◆ WORK ITEM ◆
Would you transcribe the line that holds "Нормативно-правові документи", plus every line beneath it through the end of the data, exactly and with nothing added?

----

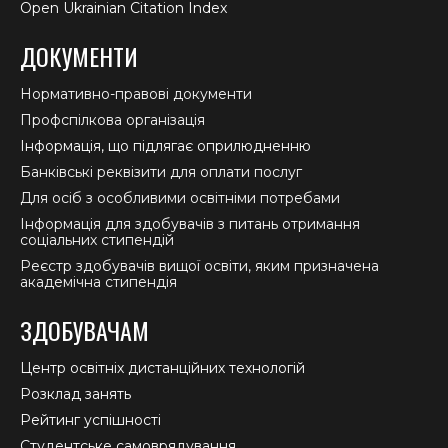
Open Ukrainian Citation Index
ДОКУМЕНТИ
Нормативно-правові документи
Профспілкова організація
Інформація, що підлягає оприлюдненню
Банківські реквізити для оплати послуг
Для осіб з особливими освітніми потребами
Інформація для здобувачів з питань отримання
соціальних стипендій
Реєстр здобувачів вищої освіти, яким призначена
академічна стипендія
ЗДОБУВАЧАМ
Центр освітніх дистанційних технологій
Розклад занять
Рейтинг успішності
Студентське самоврядування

----

◆ OUTPUT FOR THIS TASK ◆
Нормативно-правові документи
Профспілкова організація
Інформація, що підлягає оприлюдненню
Банківські реквізити для оплати послуг
Для осіб з особливими освітніми потребами
Інформація для здобувачів з питань отримання
соціальних стипендій
Реєстр здобувачів вищої освіти, яким призначена
академічна стипендія
ЗДОБУВАЧАМ
Центр освітніх дистанційних технологій
Розклад занять
Рейтинг успішності
Студентське самоврядування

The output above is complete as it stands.